Currency has dogged the Scottish imagination for years. Two years ago, as we were about to go to the polls to vote on the question of independence, it was the currency conundrum that weighed heavy over the country, and now still we are being told that there won’t be an independent Scotland until we can put this issue to bed. The more informed have always known that the panic caused over what currency we would use in an independent Scotland was always a paper dragon; it was a wholly fictitious fear conjured up to sow confusion and doubt in the ranks of the Scottish electorate. Like every other newly independent country Scotland would have its own currency, and that currency would be valued in relation to the assets and product of the nation.
In all likelihood Scotland would continue to use Sterling, no matter the threats before the next referendum. Scotland’s economy is so deeply interwoven with that of England and Wales, and on the morning of independence we would immediately become England’s closest trading partner. Regardless of the intimidation it would not be in England’s best interests to cut Scotland off straight away from our present currency union. Much in the same way that Ireland did – after waging a war for its freedom – Scotland will continue to use the pound, and may well be linked to the Sterling exchange rate for decades after independence. This is, after all, how the real world works.
What really makes this threat so potent is the belief that so many of us still have in the pound as a symbol. Scotland has always been a world leader in trade. As a nation we have boxed well above our weight, and over three centuries so much of our national interest has been invested in the success of the union’s mighty currency. Those days are gone, and yet there is no reason to think that Scotland cannot still box above its weight like other European countries our size, but the ghost of the symbol of the pound still haunts us. Our unionists are in thrall to the image we have made with our own hands, and, as natural conservatives, they fear letting go. They fear change.

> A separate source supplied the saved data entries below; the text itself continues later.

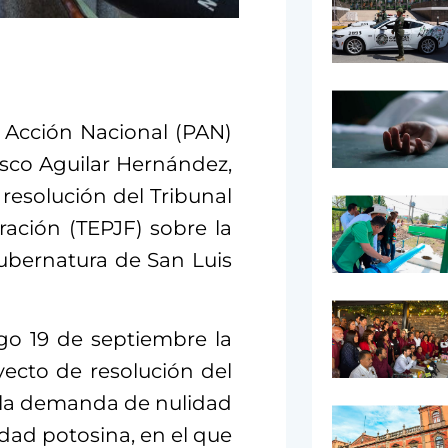
 Acción Nacional (PAN)
isco Aguilar Hernández,
resolución del Tribunal
ración (TEPJF) sobre la
gubernatura de San Luis
go 19 de septiembre la
yecto de resolución del
a la demanda de nulidad
dad potosina, en el que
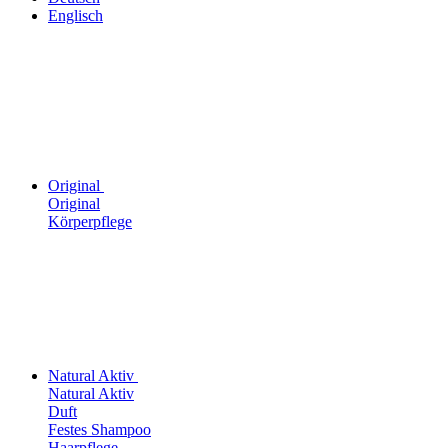
Englisch
Original
Original
Körperpflege
Natural Aktiv
Natural Aktiv
Duft
Festes Shampoo
Haarpflege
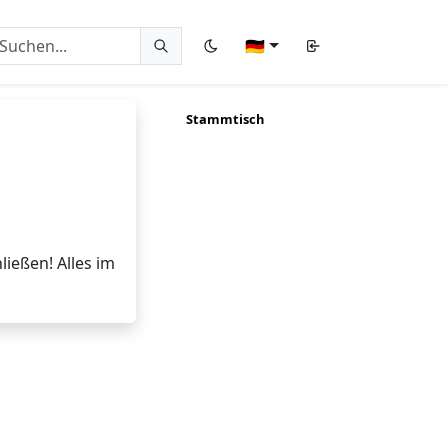
🇩🇪
Stammtisch
ießen! Alles im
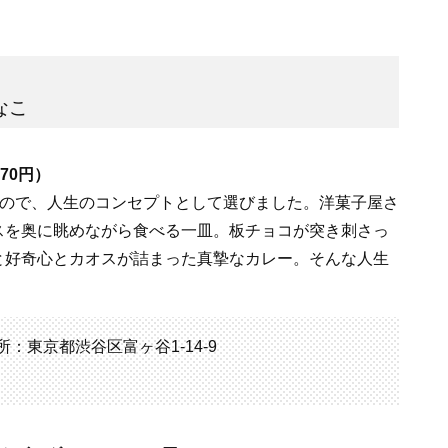
なこ
70円）
なので、人生のコンセプトとして選びました。洋菓子屋さ
スを奥に眺めながら食べる一皿。板チョコが突き刺さっ
と好奇心とカオスが詰まった真摯なカレー。そんな人生
1 住所：東京都渋谷区富ヶ谷1-14-9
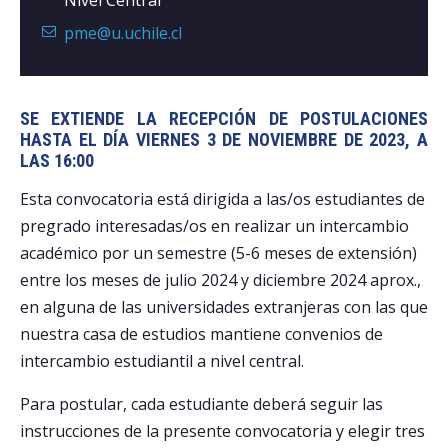
pme@u.uchile.cl
SE EXTIENDE LA RECEPCIÓN DE POSTULACIONES
HASTA EL DÍA VIERNES 3 DE NOVIEMBRE DE 2023, A
LAS 16:00
Esta convocatoria está dirigida a las/os estudiantes de
pregrado interesadas/os en realizar un intercambio
académico por un semestre (5-6 meses de extensión)
entre los meses de julio 2024 y diciembre 2024 aprox.,
en alguna de las universidades extranjeras con las que
nuestra casa de estudios mantiene convenios de
intercambio estudiantil a nivel central.
Para postular, cada estudiante deberá seguir las
instrucciones de la presente convocatoria y elegir tres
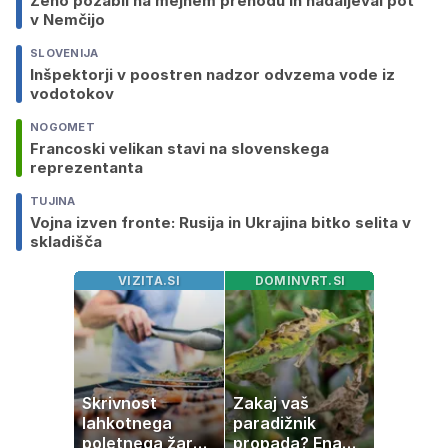
Ženo pozabil na mejnem prehodu in nadaljeval pot
v Nemčijo
SLOVENIJA
Inšpektorji v poostren nadzor odvzema vode iz
vodotokov
NOGOMET
Francoski velikan stavi na slovenskega
reprezentanta
TUJINA
Vojna izven fronte: Rusija in Ukrajina bitko selita v
skladišča
VIZITA.SI
DOMINVRT.SI
Skrivnost
Zakaj vaš
lahkotnega
paradižnik
poletnega žara,
propada? Ena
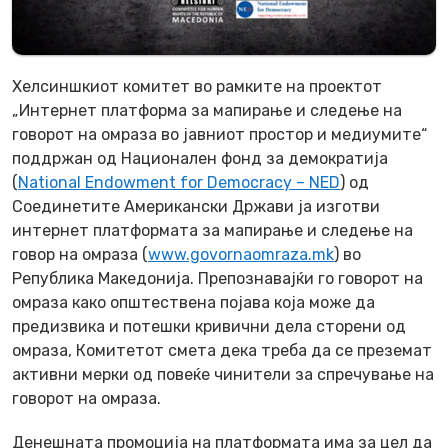
Хелсиншкиот комитет во рамките на проектот
„Интернет платформа за мапирање и следење на
говорот на омраза во јавниот простор и медиумите“
поддржан од Национален фонд за демократија
(
National Endowment for Democracy – NED
) од
Соединетите Американски Држави ја изготви
интернет платформата за мапирање и следење на
говор на омраза (
www.govornaomraza.mk
) во
Република Македонија. Препознавајќи го говорот на
омраза како општествена појава која може да
предизвика и потешки кривични дела сторени од
омраза, Комитетот смета дека треба да се преземат
активни мерки од повеќе чинители за спречување на
говорот на омраза.
Денешната промоција на платформата има за цел да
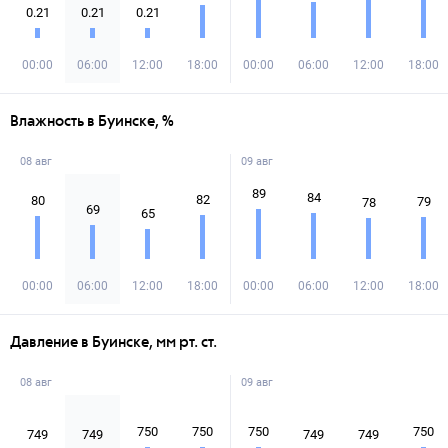
0.21
0.21
0.21
00:00
06:00
12:00
18:00
00:00
06:00
12:00
18:00
Влажность в Буинске, %
08 авг
09 авг
89
84
82
80
79
78
69
65
00:00
06:00
12:00
18:00
00:00
06:00
12:00
18:00
Давление в Буинске, мм рт. ст.
08 авг
09 авг
750
750
750
750
749
749
749
749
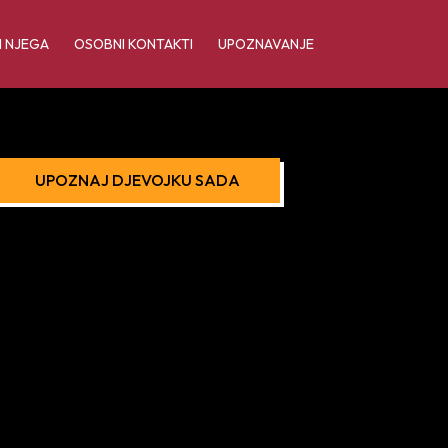
I NJEGA
OSOBNI KONTAKTI
UPOZNAVANJE
UPOZNAJ DJEVOJKU SADA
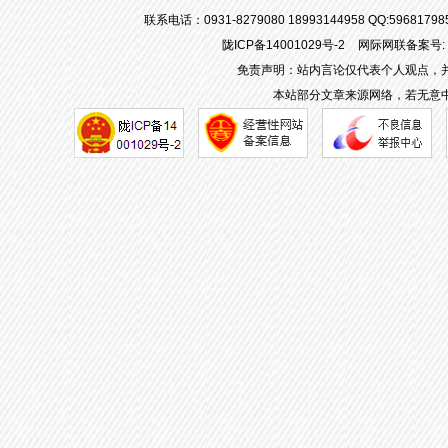
联系电话：0931-8279080 18993144958 QQ:596817
陇ICP备14001029号-2
网际网联备案号: 62
免责声明：站内言论仅代表个人观点，
本站部分文章来源网络，若无意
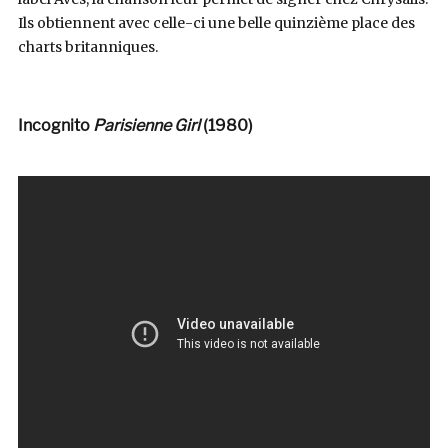
Ils obtiennent avec celle-ci une belle quinzième place des
charts britanniques.
Incognito
Parisienne Girl
(1980)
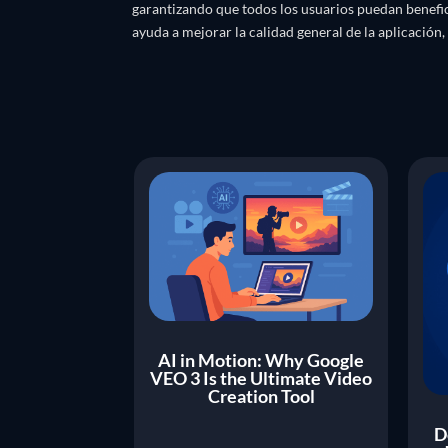
garantizando que todos los usuarios puedan benefic
ayuda a mejorar la calidad general de la aplicación
AI in Motion: Why Google
VEO 3 Is the Ultimate Video
Creation Tool
D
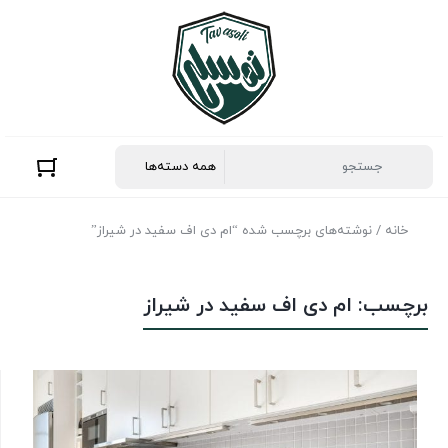
خانه
/ نوشته‌های برچسب شده “ام دی اف سفید در شیراز”
برچسب:
ام دی اف سفید در شیراز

Apparently the Buddha says that suffering is the fruit of our refusal to accept change. Unionists are in a constant state of suffering because they are refusing – as they always do – to accept the simple truth that all things are forever changing. Britain has changed. Britain has always been changing, and a natural neighbour of change is decay. Britain is in an advanced state of decay. Holding onto invented stories of the past is hurting us. It is hurting everyone. It is time that we let go of Great Britain – its former glories, its war crimes, and its pound – and embrace the empowering change that will be the dynamism that will launch us into a future on our own account.